On the offensive side of the football, senior quarterback Skyler Howard talked about the offense's preparation for the opener against Missouri on Saturday. Howard talked about the welcomed shift from fall camp to preparing to play an actual football game.
"Starting last week, it was nice to get our feet wet with Missouri's defense and everything like that, but when Sunday night hit it was game week and I really like the feeling I had Sunday night and that has carried over to today."
When asked what specifically had jumped out to him, Howard echoed some of Dana Holgorsen's comments about Missouri's stout defensive line.
"(Missouri is) strong up front," Howard said. "That's one thing they pride themselves on - jumbling up the box. A player that really stands out to me is Charles Harris. He's a good player and a good athlete. I think as far as what we need to focus on, is ourselves. We need to execute and if we win up front we can execute. It all starts up front."

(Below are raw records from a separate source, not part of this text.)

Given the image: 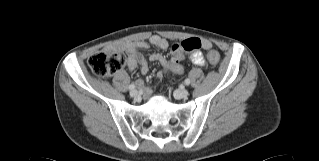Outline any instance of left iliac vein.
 I'll return each instance as SVG.
<instances>
[{
  "instance_id": "1",
  "label": "left iliac vein",
  "mask_w": 319,
  "mask_h": 161,
  "mask_svg": "<svg viewBox=\"0 0 319 161\" xmlns=\"http://www.w3.org/2000/svg\"><path fill=\"white\" fill-rule=\"evenodd\" d=\"M189 95V92L187 89H180L174 92V97L176 99H184Z\"/></svg>"
}]
</instances>
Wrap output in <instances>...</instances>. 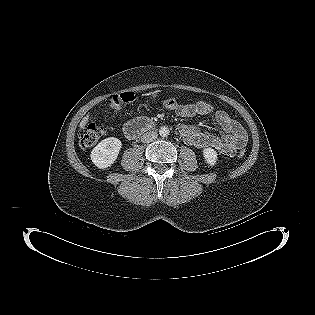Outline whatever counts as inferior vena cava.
Here are the masks:
<instances>
[{
    "label": "inferior vena cava",
    "instance_id": "602c4592",
    "mask_svg": "<svg viewBox=\"0 0 315 315\" xmlns=\"http://www.w3.org/2000/svg\"><path fill=\"white\" fill-rule=\"evenodd\" d=\"M157 137H158V134L156 132L150 131L143 134V136L141 137V141L143 143H150L154 141Z\"/></svg>",
    "mask_w": 315,
    "mask_h": 315
}]
</instances>
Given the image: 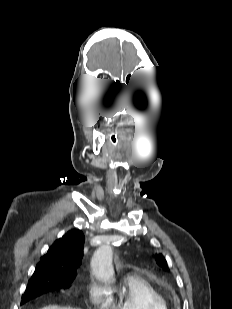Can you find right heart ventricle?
Segmentation results:
<instances>
[{
    "label": "right heart ventricle",
    "instance_id": "1",
    "mask_svg": "<svg viewBox=\"0 0 232 309\" xmlns=\"http://www.w3.org/2000/svg\"><path fill=\"white\" fill-rule=\"evenodd\" d=\"M104 309H168L165 298L146 279L127 275L115 297H108Z\"/></svg>",
    "mask_w": 232,
    "mask_h": 309
}]
</instances>
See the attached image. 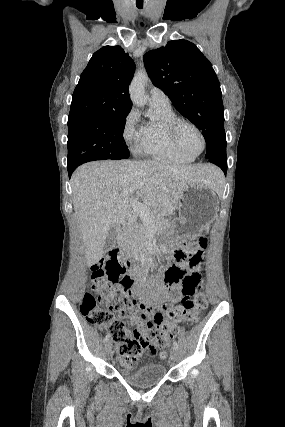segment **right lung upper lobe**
<instances>
[{"label": "right lung upper lobe", "instance_id": "obj_1", "mask_svg": "<svg viewBox=\"0 0 285 427\" xmlns=\"http://www.w3.org/2000/svg\"><path fill=\"white\" fill-rule=\"evenodd\" d=\"M134 72L133 60L120 46H105L95 52L74 90L68 121L129 113L128 86Z\"/></svg>", "mask_w": 285, "mask_h": 427}]
</instances>
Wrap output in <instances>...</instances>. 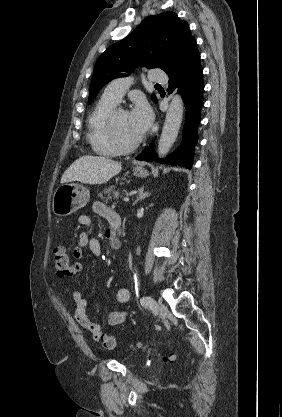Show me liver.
I'll return each mask as SVG.
<instances>
[{"label": "liver", "mask_w": 282, "mask_h": 417, "mask_svg": "<svg viewBox=\"0 0 282 417\" xmlns=\"http://www.w3.org/2000/svg\"><path fill=\"white\" fill-rule=\"evenodd\" d=\"M120 170H122V164L117 160H111L106 156L84 154L68 166L62 174L60 182L79 180L84 184H103V182H108L112 176L118 174Z\"/></svg>", "instance_id": "1"}]
</instances>
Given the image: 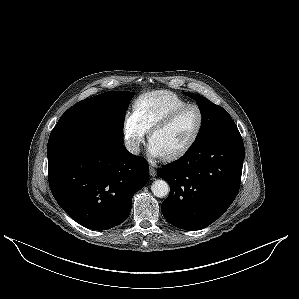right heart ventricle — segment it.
<instances>
[{
  "mask_svg": "<svg viewBox=\"0 0 299 299\" xmlns=\"http://www.w3.org/2000/svg\"><path fill=\"white\" fill-rule=\"evenodd\" d=\"M188 104L177 94L159 90L140 96L134 105V113L149 130L154 124L165 118L175 109Z\"/></svg>",
  "mask_w": 299,
  "mask_h": 299,
  "instance_id": "1",
  "label": "right heart ventricle"
}]
</instances>
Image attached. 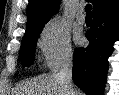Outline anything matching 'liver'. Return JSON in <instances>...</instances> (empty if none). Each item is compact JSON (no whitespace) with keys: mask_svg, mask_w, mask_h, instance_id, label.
<instances>
[{"mask_svg":"<svg viewBox=\"0 0 119 95\" xmlns=\"http://www.w3.org/2000/svg\"><path fill=\"white\" fill-rule=\"evenodd\" d=\"M20 95H69L65 83L56 74L43 75L27 81L19 87ZM77 95L83 93L77 90Z\"/></svg>","mask_w":119,"mask_h":95,"instance_id":"1","label":"liver"}]
</instances>
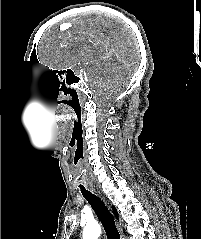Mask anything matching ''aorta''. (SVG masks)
<instances>
[{
	"label": "aorta",
	"instance_id": "1",
	"mask_svg": "<svg viewBox=\"0 0 201 239\" xmlns=\"http://www.w3.org/2000/svg\"><path fill=\"white\" fill-rule=\"evenodd\" d=\"M101 227L97 223L87 224L83 230V239H98Z\"/></svg>",
	"mask_w": 201,
	"mask_h": 239
}]
</instances>
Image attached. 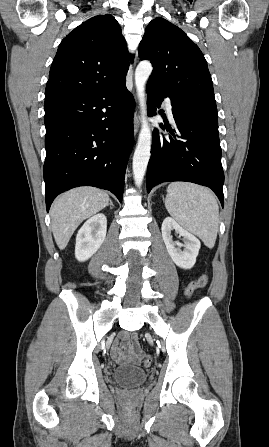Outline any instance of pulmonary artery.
<instances>
[{"mask_svg":"<svg viewBox=\"0 0 269 447\" xmlns=\"http://www.w3.org/2000/svg\"><path fill=\"white\" fill-rule=\"evenodd\" d=\"M164 107H165V109H166V111L168 113V116H169L170 120L173 121L172 105H171V102H170L169 98L165 99Z\"/></svg>","mask_w":269,"mask_h":447,"instance_id":"obj_1","label":"pulmonary artery"}]
</instances>
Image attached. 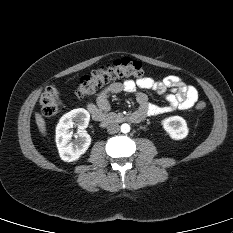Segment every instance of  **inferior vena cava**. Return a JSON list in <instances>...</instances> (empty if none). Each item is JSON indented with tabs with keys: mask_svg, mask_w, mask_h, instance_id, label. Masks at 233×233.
<instances>
[{
	"mask_svg": "<svg viewBox=\"0 0 233 233\" xmlns=\"http://www.w3.org/2000/svg\"><path fill=\"white\" fill-rule=\"evenodd\" d=\"M120 130V126L117 123H111L107 127V131L109 134H115Z\"/></svg>",
	"mask_w": 233,
	"mask_h": 233,
	"instance_id": "1",
	"label": "inferior vena cava"
}]
</instances>
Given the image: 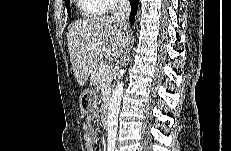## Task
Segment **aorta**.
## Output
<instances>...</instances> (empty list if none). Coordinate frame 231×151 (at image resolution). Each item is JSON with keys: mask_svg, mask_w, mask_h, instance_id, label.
Masks as SVG:
<instances>
[{"mask_svg": "<svg viewBox=\"0 0 231 151\" xmlns=\"http://www.w3.org/2000/svg\"><path fill=\"white\" fill-rule=\"evenodd\" d=\"M123 87H124L123 82L117 83L112 93L111 101L109 104L108 119H107V122H108L107 134H108L109 143H114L116 140L117 127H118V115H119L120 104H121V99H122Z\"/></svg>", "mask_w": 231, "mask_h": 151, "instance_id": "1", "label": "aorta"}]
</instances>
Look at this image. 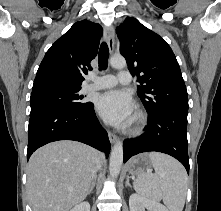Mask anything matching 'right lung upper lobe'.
<instances>
[{"mask_svg":"<svg viewBox=\"0 0 221 211\" xmlns=\"http://www.w3.org/2000/svg\"><path fill=\"white\" fill-rule=\"evenodd\" d=\"M102 27L82 20L59 38L46 52L36 74L33 90L47 88H80L84 78L92 70L90 62L95 58Z\"/></svg>","mask_w":221,"mask_h":211,"instance_id":"obj_1","label":"right lung upper lobe"}]
</instances>
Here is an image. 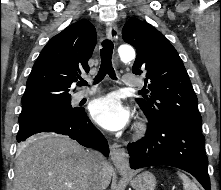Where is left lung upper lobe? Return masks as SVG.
I'll list each match as a JSON object with an SVG mask.
<instances>
[{"label":"left lung upper lobe","mask_w":221,"mask_h":190,"mask_svg":"<svg viewBox=\"0 0 221 190\" xmlns=\"http://www.w3.org/2000/svg\"><path fill=\"white\" fill-rule=\"evenodd\" d=\"M122 36L137 50L132 72L148 83L150 96L136 98L148 120H174L202 133L197 97L176 49L152 25L134 17Z\"/></svg>","instance_id":"1"}]
</instances>
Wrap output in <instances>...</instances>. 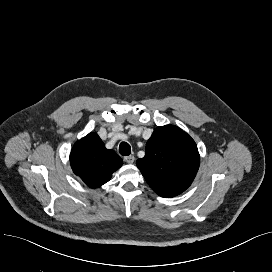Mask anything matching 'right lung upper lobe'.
<instances>
[{
    "label": "right lung upper lobe",
    "instance_id": "obj_1",
    "mask_svg": "<svg viewBox=\"0 0 272 272\" xmlns=\"http://www.w3.org/2000/svg\"><path fill=\"white\" fill-rule=\"evenodd\" d=\"M73 172L91 188L108 182L123 160L115 151L105 148L96 133H89L77 141L70 155Z\"/></svg>",
    "mask_w": 272,
    "mask_h": 272
}]
</instances>
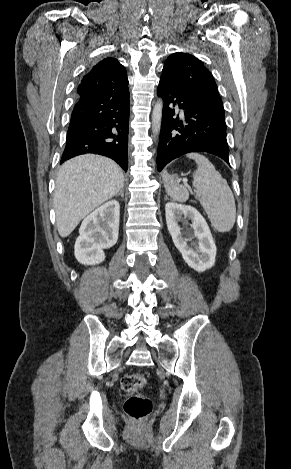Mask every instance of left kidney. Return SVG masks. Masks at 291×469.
<instances>
[{
  "mask_svg": "<svg viewBox=\"0 0 291 469\" xmlns=\"http://www.w3.org/2000/svg\"><path fill=\"white\" fill-rule=\"evenodd\" d=\"M168 231L174 245L182 254L184 261L192 269L204 272L215 264L216 245L209 226L203 216L192 206L168 202L165 206ZM183 219L192 221L193 231L181 232L178 225ZM196 238L198 241L188 245V241Z\"/></svg>",
  "mask_w": 291,
  "mask_h": 469,
  "instance_id": "obj_1",
  "label": "left kidney"
}]
</instances>
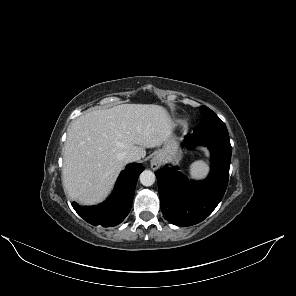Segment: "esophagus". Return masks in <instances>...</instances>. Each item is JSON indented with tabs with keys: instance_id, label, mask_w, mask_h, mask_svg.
Instances as JSON below:
<instances>
[{
	"instance_id": "obj_1",
	"label": "esophagus",
	"mask_w": 296,
	"mask_h": 296,
	"mask_svg": "<svg viewBox=\"0 0 296 296\" xmlns=\"http://www.w3.org/2000/svg\"><path fill=\"white\" fill-rule=\"evenodd\" d=\"M162 164V159L159 156H155L152 160H151V168L153 170L158 169Z\"/></svg>"
}]
</instances>
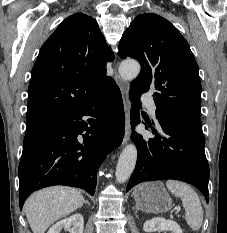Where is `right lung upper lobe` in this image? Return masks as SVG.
<instances>
[{"label": "right lung upper lobe", "mask_w": 227, "mask_h": 233, "mask_svg": "<svg viewBox=\"0 0 227 233\" xmlns=\"http://www.w3.org/2000/svg\"><path fill=\"white\" fill-rule=\"evenodd\" d=\"M95 19L66 18L41 47L29 83L26 133L78 110L110 88L113 60Z\"/></svg>", "instance_id": "cb5924a9"}]
</instances>
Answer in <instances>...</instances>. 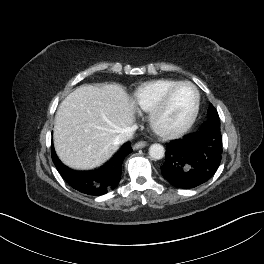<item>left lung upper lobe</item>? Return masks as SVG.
I'll list each match as a JSON object with an SVG mask.
<instances>
[{
  "instance_id": "left-lung-upper-lobe-1",
  "label": "left lung upper lobe",
  "mask_w": 264,
  "mask_h": 264,
  "mask_svg": "<svg viewBox=\"0 0 264 264\" xmlns=\"http://www.w3.org/2000/svg\"><path fill=\"white\" fill-rule=\"evenodd\" d=\"M207 114H208V119L203 124L207 127H212V128L214 127L220 130L219 116L217 110L212 104H210Z\"/></svg>"
}]
</instances>
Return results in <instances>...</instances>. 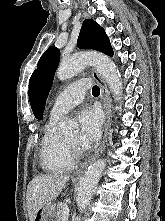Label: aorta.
Masks as SVG:
<instances>
[{
    "mask_svg": "<svg viewBox=\"0 0 165 221\" xmlns=\"http://www.w3.org/2000/svg\"><path fill=\"white\" fill-rule=\"evenodd\" d=\"M87 65H93L109 85L114 98L119 100L122 96V82L120 73L115 63L106 55L101 53L78 54L63 60L59 65L56 75L61 81L70 79L78 74ZM77 124L65 119L61 125L63 133L72 132ZM106 163L104 160L94 162L82 176L77 193V206L80 212H84L93 196V190L98 184Z\"/></svg>",
    "mask_w": 165,
    "mask_h": 221,
    "instance_id": "1",
    "label": "aorta"
}]
</instances>
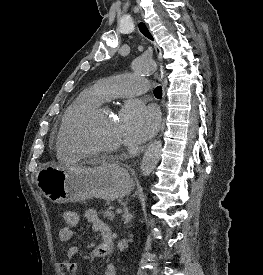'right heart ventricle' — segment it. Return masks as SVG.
<instances>
[{
	"label": "right heart ventricle",
	"mask_w": 263,
	"mask_h": 275,
	"mask_svg": "<svg viewBox=\"0 0 263 275\" xmlns=\"http://www.w3.org/2000/svg\"><path fill=\"white\" fill-rule=\"evenodd\" d=\"M104 101L98 86L84 90L67 108L61 123L58 137V152L61 156L78 159L82 154L76 150L67 139V133L74 122L87 110L100 105Z\"/></svg>",
	"instance_id": "1"
}]
</instances>
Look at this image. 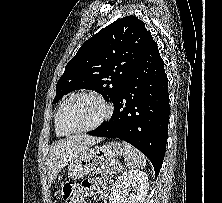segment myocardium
<instances>
[{"instance_id":"f54148a6","label":"myocardium","mask_w":222,"mask_h":203,"mask_svg":"<svg viewBox=\"0 0 222 203\" xmlns=\"http://www.w3.org/2000/svg\"><path fill=\"white\" fill-rule=\"evenodd\" d=\"M78 97H90L95 99L96 101H98L104 108V113L102 115V117L95 122L94 124L88 126V127H84V128H79V129H72L69 128L65 125L64 121H63V115L65 112L66 107L69 105V103L78 98ZM113 112V107L112 105L100 94L98 93H94V92H80V93H76L72 96H70L69 98H67L64 103L62 104L60 110H59V114H58V124L59 127L66 133L68 134H78V133H85V132H90L92 130L97 129L98 127H100L102 124H104L112 115Z\"/></svg>"}]
</instances>
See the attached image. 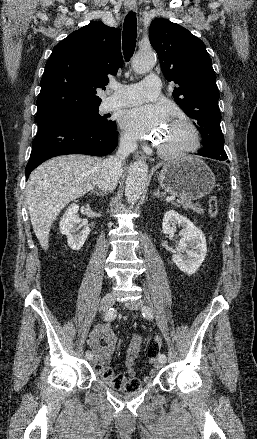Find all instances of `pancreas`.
I'll return each mask as SVG.
<instances>
[{
	"label": "pancreas",
	"instance_id": "pancreas-1",
	"mask_svg": "<svg viewBox=\"0 0 257 439\" xmlns=\"http://www.w3.org/2000/svg\"><path fill=\"white\" fill-rule=\"evenodd\" d=\"M174 205L177 207H182L185 210H192L193 212H196L198 214H203V209L200 208L199 203H193L189 200H182V201H176L174 202Z\"/></svg>",
	"mask_w": 257,
	"mask_h": 439
}]
</instances>
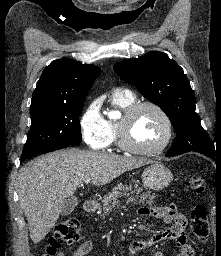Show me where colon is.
<instances>
[{"label":"colon","instance_id":"5ec220e1","mask_svg":"<svg viewBox=\"0 0 221 256\" xmlns=\"http://www.w3.org/2000/svg\"><path fill=\"white\" fill-rule=\"evenodd\" d=\"M186 189L196 195L203 193L205 180L199 175H193L186 181ZM191 230L194 237L201 243H205L209 237V223L207 211L204 205L195 204L191 209ZM80 238V223L75 218H69L58 224L50 236L43 256L56 255L63 245H72Z\"/></svg>","mask_w":221,"mask_h":256}]
</instances>
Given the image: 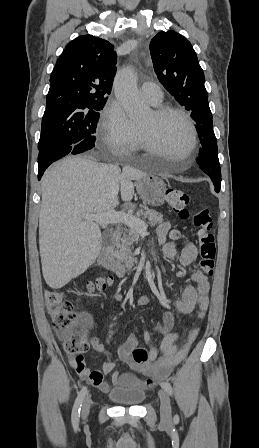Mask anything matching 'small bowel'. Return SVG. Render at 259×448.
<instances>
[{"instance_id":"obj_1","label":"small bowel","mask_w":259,"mask_h":448,"mask_svg":"<svg viewBox=\"0 0 259 448\" xmlns=\"http://www.w3.org/2000/svg\"><path fill=\"white\" fill-rule=\"evenodd\" d=\"M171 234V225L169 223L165 222L157 227V238L162 246L164 257L168 259L175 258L177 250L180 247L181 252L179 261L181 265H191L198 255L196 246L190 241H168ZM191 278L194 283H189L184 287L181 297L174 301V306L176 310L182 314H189L197 307V316L199 319H203L209 307L208 294L210 284L206 274L199 269L192 272ZM116 297L119 300L121 299L120 295H117ZM149 302L150 297L147 295H143L139 299V304L141 305H146ZM174 322V314L171 311L164 312L162 323L155 327L156 332L163 335L160 344L161 356L158 355V350L155 347L149 346L148 360L145 363H135L131 358V351L137 345V339L134 335H129L126 341L121 345L119 350L120 360L134 371L143 374L145 379H140L130 372L114 371L116 362L111 359L110 352L96 337L90 339L93 349L111 360L104 363L99 370L90 369L86 365L84 357L81 355L69 357V362L80 378L87 380L91 385L103 392H108L112 386H137L150 389L155 385L157 380L169 376L172 369L187 356L191 346L198 336L199 329L195 327L189 331L182 341H180L179 333L173 330ZM144 337L148 342V333H145ZM109 374H111V380L106 379V376Z\"/></svg>"}]
</instances>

Howard also said that because Missouri's defensive line is so good, they don't need to bring a lot of pressure. A lot of other teams will try and load up the box, but Missouri has the luxury of dropping their linebackers into coverage because they can often get pressure with four. That makes Howard's trust in his offensive line even more imperative for Saturday's game. Howard talked about his level of trust in his tackles.
"We're going to trust our guys up front and we're going to execute our game plan," Howard said. "My eyes are downfield. I have to trust Yodny (Cajuste). He's going to take care of me. That offensive line has been working very hard and I trust all of them so as a quarterback they have to trust me to get the ball downfield and I have to trust them to give me the time to do it."
Howard also talked about the work he has done to improve both his pocket passing and also improvising when the pocket collapses. Both of those were major points of emphasis for him in the offseason and on Saturday Mountaineer fans will get their first chance to see if that work has paid off.